Il presidente della Serbia Aleksander Vučić ha annullato la celebrazione dell’EuroPride. Vučić ha motivato la sua decisione citando problemi di sicurezza.

EuroPride in Serbia: stop alla celebrazione

La Serbia ha cancellato l’EuroPride, che avrebbe dovuto svolgersi dal 12 al 18 settembre. Il presidente serbo Aleksander Vučić ha affermato che la parata è stata cancellata a causa delle tensioni con il Kosovo, dell’incertezza economica e le minacce dei gruppi estremisti anti-LGBTQ. Vučić ha sottolineato che nelle ultime settimane si sono verificate numerose proteste anti-LGBTQ. Ha anche evidenziato che numerosi funzionari religiosi hanno protestato contro l’imminente evento, minacciando violenze contro la comunità.

In risposta all’annuncio di Vučić, la presidente della European Pride Organizers Association Kristine Garina ha rilasciato una dichiarazione in cui conferma che l’evento andrà avanti. “Il diritto al Pride è stato dichiarato dalla Corte Europea dei Diritti Umani un diritto umano fondamentale. Qualsiasi tentativo di vietare un Pride è una violazione degli articoli 11, 13 e 14 della Convenzione europea dei diritti dell’uomo, ratificata dalla Serbia come membro del Consiglio d’Europa”, ha detto Garina.

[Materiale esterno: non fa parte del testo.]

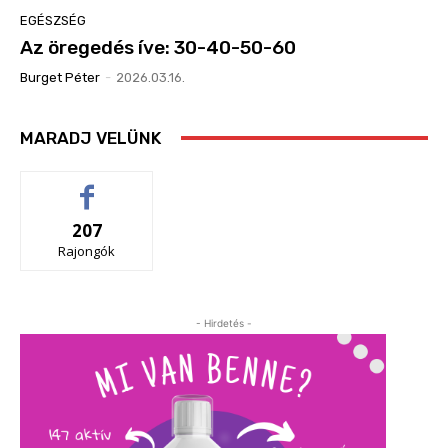
EGÉSZSÉG
Az öregedés íve: 30-40-50-60
Burget Péter
-
2026.03.16.
MARADJ VELÜNK
207
Rajongók
- Hirdetés -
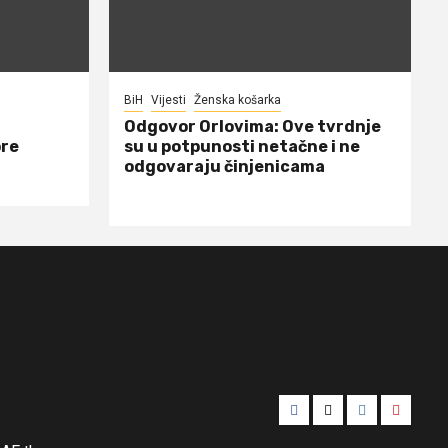
BiH
Vijesti
Ženska košarka
Odgovor Orlovima: ​Ove tvrdnje
ore
su u potpunosti netačne i ne
odgovaraju činjenicama
Facebook
Twitter
Instagram
Youtub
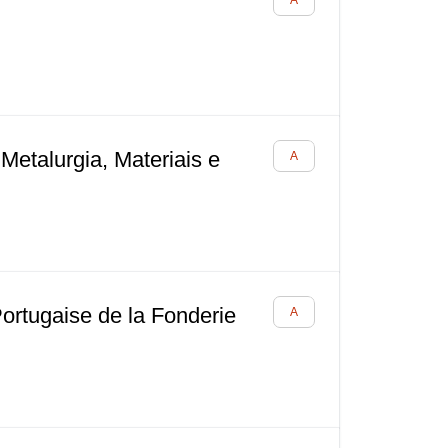
Metalurgia, Materiais e
Portugaise de la Fonderie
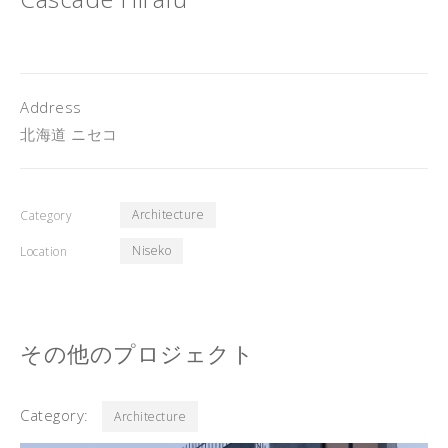
Address
北海道 ニセコ
Architecture
Category
Niseko
Location
その他のプロジェクト
Category:
Architecture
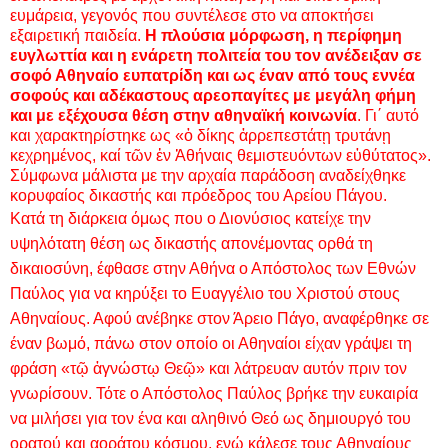
ευμάρεια, γεγονός που συντέλεσε στο να αποκτήσει
εξαιρετική παιδεία.
Η πλούσια μόρφωση, η περίφημη
ευγλωττία και η ενάρετη πολιτεία του τον ανέδειξαν σε
σοφό Αθηναίο ευπατρίδη και ως έναν από τους εννέα
σοφούς και αδέκαστους αρεοπαγίτες με μεγάλη φήμη
και με εξέχουσα θέση στην αθηναϊκή κοινωνία
. Γι΄ αυτό
και χαρακτηρίστηκε ως «ὁ δίκης ἀρρεπεστάτῃ τρυτάνῃ
κεχρημένος, καί τῶν ἐν Ἀθήναις θεμιστευόντων εὐθύτατος».
Σύμφωνα μάλιστα με την αρχαία παράδοση αναδείχθηκε
κορυφαίος δικαστής και πρόεδρος του Αρείου Πάγου.
Κατά τη διάρκεια όμως που ο Διονύσιος κατείχε την
υψηλότατη θέση ως δικαστής απονέμοντας ορθά τη
δικαιοσύνη, έφθασε στην Αθήνα ο Απόστολος των Εθνών
Παύλος για να κηρύξει το Ευαγγέλιο του Χριστού στους
Αθηναίους. Αφού ανέβηκε στον Άρειο Πάγο, αναφέρθηκε σε
έναν βωμό, πάνω στον οποίο οι Αθηναίοι είχαν γράψει τη
φράση «τῷ ἀγνώστῳ Θεῷ» και λάτρευαν αυτόν πριν τον
γνωρίσουν. Τότε ο Απόστολος Παύλος βρήκε την ευκαιρία
να μιλήσει για τον ένα και αληθινό Θεό ως δημιουργό του
ορατού και αοράτου κόσμου, ενώ κάλεσε τους Αθηναίους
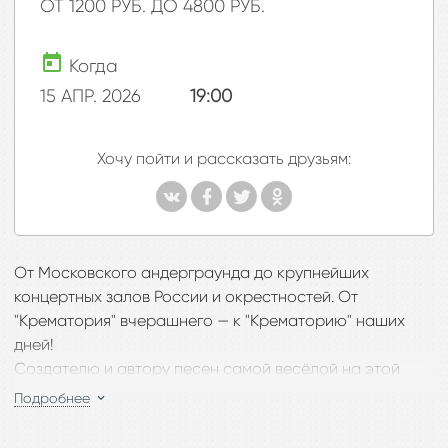
ОТ 1200 РУБ. ДО 4800 РУБ.
Когда
15 АПР. 2026
19:00
Хочу пойти и рассказать друзьям:
От Московского андерграунда до крупнейших
концертных залов России и окрестностей. От
"Крематория" вчерашнего — к "Крематорию" наших
дней!
Создателю и автору песен самой весёлой на этой
планете культовой рок-группы «Крематорий», Армену
Подробнее
Григоряну, —65 лет! В честь знаменательной даты
легендарный ансамбль русского рока приглашает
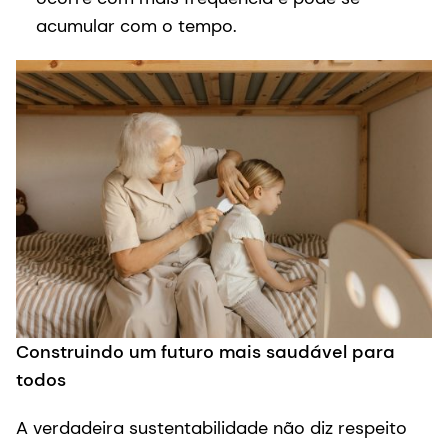
acumular com o tempo.
Construindo um futuro mais saudável para
todos
A verdadeira sustentabilidade não diz respeito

EuroPride a Belgrado non sarà cancellato. Riunirà migliaia di persone LGBTI+ da tutta Europa con persone LGBTI+ dalla Serbia e dai più ampi Balcani occidentali. Porterà molti milioni di dinari nell’economia locale e consentirà alla Serbia di dimostrare che è sulla strada per diventare una nazione europea progressista e accogliente. Ciò che le autorità serbe devono fare è resistere con fermezza a questi bulli e proteggere l’evento“, ha aggiunto, condannando le possibili violenze contro la comunità. Garina ha infine fatto notare che il governo ha ceduto alle pressioni dei partiti di estrema destra e di alcuni rappresentanti della Chiesa ortodossa serba.

Cos’è l’EuroPride?

L’EuroPride è la più grande manifestazione europea per i diritti delle persone appartenenti alla comunità LGBTQ. Dal 1992,varie città metropolitane hanno ospitato l’evento, tra cui Londra, Madrid, Amsterdam, Berlino, Roma, Parigi e Manchester. Oltre al tradizionale formato Pride, il festival include anche cerimonie di apertura e chiusura straordinarie, una veglia sull’HIV, una conferenza sui diritti umani e una serie di attività.